# Trying HDR .... What do you think ?



## Asafh1 (Apr 4, 2015)

Hello 
This is my first post in this forum , I am an amateur photographer ,
hope to learn a lot ....
Please take a look at my HDR picture :


 

What do you think ?
More Hdr pictures can be found on my website .
Please tell me what do you think 
Thanks
Asaf


----------



## snowbear (Apr 4, 2015)

I think it's overcooked. I'd like to see the original (mid exposure).  I'd also have cloned out the red-white tower in the background.


----------



## weepete (Apr 4, 2015)

I agree.


----------



## fjrabon (Apr 4, 2015)

Is this HDR or is it just one tone mapped image?  The blown out cloud on the right tends to make me think it's just tone mapped.


----------



## Asafh1 (Apr 4, 2015)

This is the original photo .....
I am using a single shoot ,after that I am creating 2 more pictures using Lightroom
I am changing the exposure tab
After that I am using photomatrix
Thanks


----------



## Didereaux (Apr 4, 2015)

Asafh1 said:


> View attachment 98163
> This is the original photo .....
> I am using a single shoot ,after that I am creating 2 more pictures using Lightroom
> I am changing the exposure tab
> ...




The original is MUCH better than the 'over cooked' HDR one.  If you are going to go to all that work I would suggest correcting the vertical distortion.


----------



## fjrabon (Apr 4, 2015)

Asafh1 said:


> View attachment 98163
> This is the original photo .....
> I am using a single shoot ,after that I am creating 2 more pictures using Lightroom
> I am changing the exposure tab
> ...


This isn't really HDR. This is just tone mapping. Even though you are creating two additional pictures with Lightroom, they aren't adding "new information" since they're just tonally shifted versions of the original. The entire point of HDR is to allow for an image with more dynamic range than a sensor can record simultaneously. Here the blown out cloud is textureless, which is very distracting, giving the extreme texture the tone mapping caused everywhere else. And it's also a dead give away of "fake HDR"


----------



## Asafh1 (Apr 4, 2015)

Ok , thanks for your help
I will try to create the 3 shoots direct from the camera


----------



## 407370 (Apr 4, 2015)

There are a million ways to use Photomatix and I have another example below:


 

Its not quite as extreme as yours and the cloud on the right is not overblown. In this case the three images I used were the original + 2 images that were darker and had higher contrast. The original does not have to be the middle image.

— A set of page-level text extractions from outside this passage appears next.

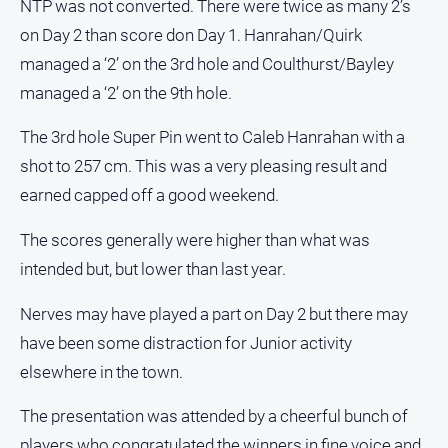
NTP was not converted. There were twice as many 2’s
on Day 2 than score don Day 1. Hanrahan/Quirk
managed a ‘2’ on the 3rd hole and Coulthurst/Bayley
managed a ‘2’ on the 9th hole.
The 3rd hole Super Pin went to Caleb Hanrahan with a
shot to 257 cm. This was a very pleasing result and
earned capped off a good weekend.
The scores generally were higher than what was
intended but, but lower than last year.
Nerves may have played a part on Day 2 but there may
have been some distraction for Junior activity
elsewhere in the town.
The presentation was attended by a cheerful bunch of
players who congratulated the winners in fine voice and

HDR / Tonemapping does not get a lot of praise on TPF for the obvious examples like yours. If what you ended up with was the thing that was in your head before you started then go for it but keep an eye on the blown highlights.


----------



## snowbear (Apr 4, 2015)

There is no need for HDR in that scene - it looks like your camera can cover the range just fine..


----------



## cesarmario (Apr 6, 2015)

Hi Asaf and Welcome! Great sharing us your HDR pictures. First try is always the most difficult. Seems not long ago when i first started HDR i startd out like this. Just keep reading the awesome info on this Forum and you will be getting the hang of it.


----------



## mattpayne11 (Apr 6, 2015)

As a recovering HDR fanatic, I implore you, don't stray into the path of darkness that is HDR.  Do manual blending and luminosity masks instead.


----------



## agp (Apr 25, 2015)

I think this "hdr" version is almost the inversion of the original lighting condition. I think you want dynamic, or even lighting, not inverted lighting. Why would the sky be darker than the building?


----------



## Braineack (Apr 25, 2015)

there's nothing HDR did here to fix that image.   It made it much worse.


----------